Collectieve goederen
Collectieve goederen zijn goederen die door de overheid geproduceerd zijn. Voorbeelden van collectieve goederen zijn dijken, politie, defensie, justitie en het onderwijs. De overheid moet deze goederen produceren omdat er geen aanbieders zijn die het willen doen. Er valt namelijk geen winst op worden gemaakt. Omdat er geen bedrijven zijn die de collectieve goederen wil produceren spreken we ook wel van marktfalen, de vrijemarktwerking heeft er namelijk niet voor gezorgd dat alle goederen die nodig zijn geproduceerd worden.
Een collectief goed moet aan twee voorwaarden voldoen:
- Niemand kan worden uitgesloten Zodra het collectieve goed er is kan niemand er van worden uitgesloten. Zodra een dijk eenmaal gebouwd is om de inwoners te beschermen tegen het water of het leger wat de inwoners beschermt tegen andere landen profiteert iedereen hiervan.
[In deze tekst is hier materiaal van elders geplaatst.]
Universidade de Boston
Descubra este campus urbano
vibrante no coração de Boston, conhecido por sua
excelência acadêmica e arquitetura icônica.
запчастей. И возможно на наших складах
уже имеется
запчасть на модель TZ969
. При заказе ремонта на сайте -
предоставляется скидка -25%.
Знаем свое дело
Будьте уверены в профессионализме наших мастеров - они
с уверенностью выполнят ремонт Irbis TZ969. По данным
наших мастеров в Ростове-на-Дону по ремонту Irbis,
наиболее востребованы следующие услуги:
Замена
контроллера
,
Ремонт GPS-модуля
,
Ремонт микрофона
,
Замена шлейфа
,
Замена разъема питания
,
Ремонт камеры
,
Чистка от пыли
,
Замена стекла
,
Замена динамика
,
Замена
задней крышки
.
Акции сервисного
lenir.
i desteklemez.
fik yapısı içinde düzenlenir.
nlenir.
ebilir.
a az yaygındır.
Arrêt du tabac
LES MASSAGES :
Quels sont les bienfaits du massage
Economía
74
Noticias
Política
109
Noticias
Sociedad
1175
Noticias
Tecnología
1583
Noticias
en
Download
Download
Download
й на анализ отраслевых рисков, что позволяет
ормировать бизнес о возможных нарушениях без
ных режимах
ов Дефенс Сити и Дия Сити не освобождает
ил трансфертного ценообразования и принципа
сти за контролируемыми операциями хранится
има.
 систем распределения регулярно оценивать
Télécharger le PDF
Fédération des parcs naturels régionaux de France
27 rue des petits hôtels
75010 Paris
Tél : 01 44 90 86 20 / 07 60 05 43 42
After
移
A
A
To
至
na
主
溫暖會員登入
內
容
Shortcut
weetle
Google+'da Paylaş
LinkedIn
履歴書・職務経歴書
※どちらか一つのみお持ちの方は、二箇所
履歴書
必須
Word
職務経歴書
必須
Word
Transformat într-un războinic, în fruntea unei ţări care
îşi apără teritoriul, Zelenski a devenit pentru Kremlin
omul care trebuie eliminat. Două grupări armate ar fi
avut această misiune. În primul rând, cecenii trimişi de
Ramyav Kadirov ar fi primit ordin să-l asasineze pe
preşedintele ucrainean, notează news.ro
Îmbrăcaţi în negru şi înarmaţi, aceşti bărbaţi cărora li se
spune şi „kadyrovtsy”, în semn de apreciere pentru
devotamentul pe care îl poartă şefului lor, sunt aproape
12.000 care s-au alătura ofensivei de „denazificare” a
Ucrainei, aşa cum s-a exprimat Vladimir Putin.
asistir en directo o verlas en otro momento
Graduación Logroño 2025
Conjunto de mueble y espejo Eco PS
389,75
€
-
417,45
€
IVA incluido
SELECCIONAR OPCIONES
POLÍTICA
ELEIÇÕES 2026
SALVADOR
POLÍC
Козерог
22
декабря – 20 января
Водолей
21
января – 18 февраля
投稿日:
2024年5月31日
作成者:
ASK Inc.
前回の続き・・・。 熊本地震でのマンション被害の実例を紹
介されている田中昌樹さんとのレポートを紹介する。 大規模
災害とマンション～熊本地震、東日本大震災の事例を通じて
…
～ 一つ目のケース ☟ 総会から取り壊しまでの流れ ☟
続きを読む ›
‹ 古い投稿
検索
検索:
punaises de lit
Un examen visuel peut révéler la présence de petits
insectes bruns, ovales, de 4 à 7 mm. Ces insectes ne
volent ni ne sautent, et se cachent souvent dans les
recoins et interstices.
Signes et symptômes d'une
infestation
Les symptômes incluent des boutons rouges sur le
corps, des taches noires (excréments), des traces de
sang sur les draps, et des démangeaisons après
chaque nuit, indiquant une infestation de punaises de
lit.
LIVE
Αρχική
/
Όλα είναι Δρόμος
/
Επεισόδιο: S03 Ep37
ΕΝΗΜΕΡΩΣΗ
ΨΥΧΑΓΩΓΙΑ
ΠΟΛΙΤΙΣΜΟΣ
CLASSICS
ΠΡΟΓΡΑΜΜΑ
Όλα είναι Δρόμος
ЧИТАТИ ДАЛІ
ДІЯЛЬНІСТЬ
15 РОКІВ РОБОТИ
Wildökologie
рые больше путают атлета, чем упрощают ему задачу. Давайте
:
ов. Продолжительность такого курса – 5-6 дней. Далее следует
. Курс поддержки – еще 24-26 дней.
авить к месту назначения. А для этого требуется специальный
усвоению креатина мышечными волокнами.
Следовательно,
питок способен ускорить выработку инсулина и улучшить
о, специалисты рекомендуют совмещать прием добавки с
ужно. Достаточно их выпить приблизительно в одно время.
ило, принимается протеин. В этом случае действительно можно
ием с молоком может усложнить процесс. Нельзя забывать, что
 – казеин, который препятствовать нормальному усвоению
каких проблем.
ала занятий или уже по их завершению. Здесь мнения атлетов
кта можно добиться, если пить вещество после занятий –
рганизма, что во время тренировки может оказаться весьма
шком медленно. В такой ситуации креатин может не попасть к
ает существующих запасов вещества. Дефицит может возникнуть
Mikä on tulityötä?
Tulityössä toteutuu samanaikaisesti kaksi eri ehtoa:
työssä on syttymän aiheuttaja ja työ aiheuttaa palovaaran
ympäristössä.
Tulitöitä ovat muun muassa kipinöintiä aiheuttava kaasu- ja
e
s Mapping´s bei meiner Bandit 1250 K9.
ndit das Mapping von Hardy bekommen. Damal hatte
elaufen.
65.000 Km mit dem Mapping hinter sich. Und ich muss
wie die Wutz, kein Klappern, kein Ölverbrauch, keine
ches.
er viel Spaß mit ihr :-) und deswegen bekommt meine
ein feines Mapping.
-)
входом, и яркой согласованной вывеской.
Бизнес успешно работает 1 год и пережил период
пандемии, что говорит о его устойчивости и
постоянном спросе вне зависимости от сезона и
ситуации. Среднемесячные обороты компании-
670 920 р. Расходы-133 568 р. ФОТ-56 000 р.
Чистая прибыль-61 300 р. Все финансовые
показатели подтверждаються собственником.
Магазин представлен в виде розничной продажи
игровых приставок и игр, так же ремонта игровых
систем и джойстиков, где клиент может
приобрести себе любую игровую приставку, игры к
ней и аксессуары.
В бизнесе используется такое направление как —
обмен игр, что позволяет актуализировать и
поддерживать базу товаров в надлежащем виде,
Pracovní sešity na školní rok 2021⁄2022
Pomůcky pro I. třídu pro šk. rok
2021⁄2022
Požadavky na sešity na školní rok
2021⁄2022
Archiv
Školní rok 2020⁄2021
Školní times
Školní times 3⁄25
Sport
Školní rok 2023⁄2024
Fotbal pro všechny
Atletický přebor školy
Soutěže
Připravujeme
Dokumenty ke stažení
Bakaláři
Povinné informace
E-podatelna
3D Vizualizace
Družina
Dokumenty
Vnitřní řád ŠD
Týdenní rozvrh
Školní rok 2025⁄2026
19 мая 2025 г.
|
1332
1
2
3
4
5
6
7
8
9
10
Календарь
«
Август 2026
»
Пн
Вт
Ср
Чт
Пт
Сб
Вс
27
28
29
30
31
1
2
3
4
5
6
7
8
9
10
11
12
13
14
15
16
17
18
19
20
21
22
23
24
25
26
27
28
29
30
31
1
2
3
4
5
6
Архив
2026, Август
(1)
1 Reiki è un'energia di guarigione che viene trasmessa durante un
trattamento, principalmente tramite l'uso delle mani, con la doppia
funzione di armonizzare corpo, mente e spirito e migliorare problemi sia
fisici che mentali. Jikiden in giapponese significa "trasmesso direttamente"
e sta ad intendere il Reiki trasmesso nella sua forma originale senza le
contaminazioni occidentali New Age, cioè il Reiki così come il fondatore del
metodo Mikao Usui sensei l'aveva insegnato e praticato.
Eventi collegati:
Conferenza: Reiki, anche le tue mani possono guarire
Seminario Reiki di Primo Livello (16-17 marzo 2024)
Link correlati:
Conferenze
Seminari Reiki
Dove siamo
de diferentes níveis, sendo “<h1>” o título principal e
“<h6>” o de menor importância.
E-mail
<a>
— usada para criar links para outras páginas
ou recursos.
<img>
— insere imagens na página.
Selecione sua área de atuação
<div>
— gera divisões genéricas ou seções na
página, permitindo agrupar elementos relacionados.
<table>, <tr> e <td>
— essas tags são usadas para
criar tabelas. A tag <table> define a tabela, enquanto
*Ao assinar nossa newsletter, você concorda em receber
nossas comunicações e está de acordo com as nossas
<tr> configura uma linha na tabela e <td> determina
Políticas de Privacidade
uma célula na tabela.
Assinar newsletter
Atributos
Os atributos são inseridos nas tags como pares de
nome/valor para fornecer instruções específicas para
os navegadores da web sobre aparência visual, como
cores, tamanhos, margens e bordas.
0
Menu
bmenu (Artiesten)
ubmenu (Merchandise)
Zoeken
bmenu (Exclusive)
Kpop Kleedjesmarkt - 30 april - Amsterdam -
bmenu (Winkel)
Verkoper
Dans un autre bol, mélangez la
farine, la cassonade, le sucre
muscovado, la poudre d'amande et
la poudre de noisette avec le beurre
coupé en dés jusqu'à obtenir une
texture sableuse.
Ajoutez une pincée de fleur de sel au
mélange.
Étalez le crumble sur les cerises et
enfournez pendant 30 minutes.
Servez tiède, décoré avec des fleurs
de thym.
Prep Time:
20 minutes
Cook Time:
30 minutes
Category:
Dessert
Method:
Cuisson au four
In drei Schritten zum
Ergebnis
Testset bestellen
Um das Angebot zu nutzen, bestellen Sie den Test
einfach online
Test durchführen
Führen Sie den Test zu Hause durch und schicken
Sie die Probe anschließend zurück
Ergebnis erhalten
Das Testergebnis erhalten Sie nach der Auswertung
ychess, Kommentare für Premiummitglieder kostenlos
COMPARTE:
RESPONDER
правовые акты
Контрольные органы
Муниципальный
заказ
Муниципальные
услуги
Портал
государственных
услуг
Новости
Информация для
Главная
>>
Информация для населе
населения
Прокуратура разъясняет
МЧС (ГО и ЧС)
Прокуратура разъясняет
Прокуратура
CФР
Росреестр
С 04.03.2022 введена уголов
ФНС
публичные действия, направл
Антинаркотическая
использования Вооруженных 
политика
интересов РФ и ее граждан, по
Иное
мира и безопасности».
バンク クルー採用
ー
Dit is anders dan bij normale goederen, wanneer jij geen kaartje voor de film in de bioscoop hebt gekocht mag jij de bioscoop niet in. Omdat niemand kan worden uitgesloten wil geen normaal bedrijf het goed produceren, zij willen namelijk betaald worden voor de goederen die zij produceren. Omdat niemand kan worden uitgesloten willen mensen ook niet vrijwillig betalen voor de collectieve voorzieningen, alleen de overheid kan deze betaling afdwingen doormiddel van belastingen.
- Gelijktijdige consumptie Bij een collectief goed is er altijd genoeg voor iedereen, het goed kan geconsumeerd worden door iedereen wanneer hij maar wil. Denk bijvoorbeeld aan dijken, iedereen in een land geniet op hetzelfde moment bescherming van de dijk tegen het water.